MA – Boston Globe (Daley): Obama offers plan to fight climate dangers President Obama on Tuesday unveiled a comprehensive blueprint to combat rising seas and more frequent severe weather caused by climate change, including a long-awaited promise to regulate carbon dioxide as a pollutant at existing power plants. The 21-page plan would expand production of solar and wind energy and includes billions of dollars in loan guarantees to develop cleaner fossil-fuel and other energy technologies. It also funds new efforts to armor communities against flooding, wildfires, and drought, and puts more emphasis on working with countries such as India and China to jointly lower emissions of gases that warm the atmosphere.

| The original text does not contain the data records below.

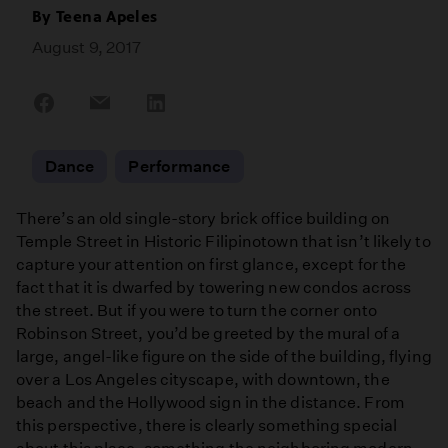
By
Teena Apeles
August 9, 2017
Share
Share
Share
on
on
on
Facebook
Email
LinkedIn
Dance
Performance
There’s an old single-story brick office building on
Temple Street in Historic Filipinotown that isn’t likely to
capture your attention on first glance, except for the
fact that it is dwarfed by towering new condos across
the street. But if you were to turn the corner onto
Robinson Street, you’d be greeted by the mural of a
large, angel-like figure on the side of the building, flying
over a Los Angeles cityscape, with downtown, the
beach and the Hollywood sign in the distance. From
this perspective, there is clearly something special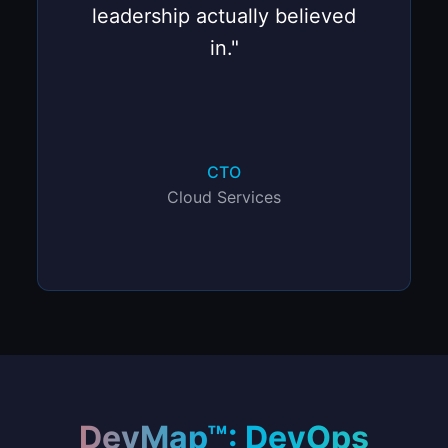
leadership actually believed
in."
CTO
Cloud Services
DevMap™: DevOps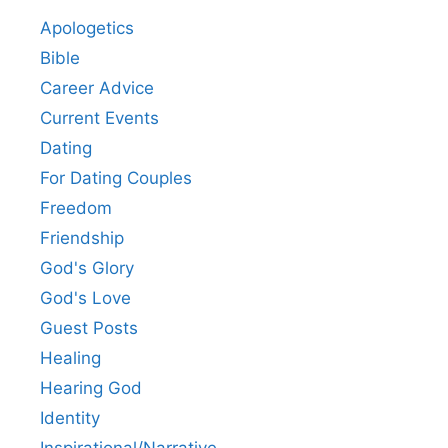
Apologetics
Bible
Career Advice
Current Events
Dating
For Dating Couples
Freedom
Friendship
God's Glory
God's Love
Guest Posts
Healing
Hearing God
Identity
Inspirational/Narrative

IA – Des Moines Register (Noble): Obama climate plan could remake energy landscape in Iowa President Barack Obama’s plan for addressing climate change could remake the landscape for power generation in Iowa and reignite the state’s alternative energy industry, experts said, although to what extent remains uncertain. The “climate action plan” unveiled by the president during a speech Tuesday at Georgetown University in Washington, D.C., encompasses numerous new and expanded policies, all of which Obama said could be enacted by his administration without congressional action.

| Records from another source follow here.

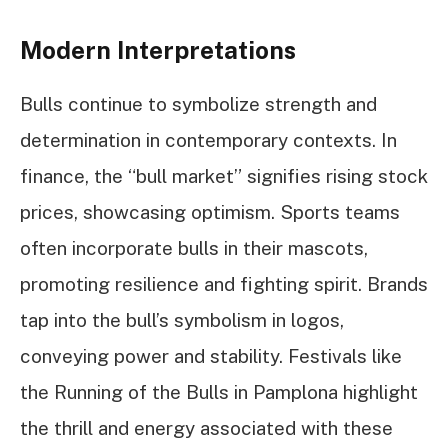
Modern Interpretations
Bulls continue to symbolize strength and
determination in contemporary contexts. In
finance, the “bull market” signifies rising stock
prices, showcasing optimism. Sports teams
often incorporate bulls in their mascots,
promoting resilience and fighting spirit. Brands
tap into the bull’s symbolism in logos,
conveying power and stability. Festivals like
the Running of the Bulls in Pamplona highlight
the thrill and energy associated with these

CA – San Jose Mercury News (Rogers): Obama announces sweeping new global warming plan In the largest environmental initiative of his presidency, President Obama will announce this morning the nation's first mandatory restrictions on greenhouse gases from new and existing power plants.

NJ – The Newark Star-Ledger (Augenstein): Obama to unveil climate-change proposals this afternoon President Barack Obama is expected to unveil his plan to address climate change this afternoon. The president will lay out a sweeping guideline for reducing carbon emissions and other greenhouse-gas pollution this afternoon, according to a video released by the White House. “This Tuesday at Georgetown University, I’ll lay out my vision for where I believe we need to go,” the president said, citing his second-term inaugural address in January.

UT – The Desert Sun (Kaufmann): Obama’s climate change speech and solar opportunities — a bird’s-eye view What seems to be the best impetus for getting homeowners and businesses to consider solar, beyond personal politics, is its economic advantages. In the Coachella Valley, most installers will tell you, the potential for getting out from under the region’s high electric bills is solar’s strongest selling point. President Barack Obama made just that point in his speech Tuesday, outlining his plan to fight global warming. Answering the naysayers who routinely attack renewable energy and other efforts to cut carbon emissions as overly expensive job killers, the president noted that more than 500 businesses had recently signed a Climate Declaration, calling action on climate change “one of the great economic opportunities of the 21st century.”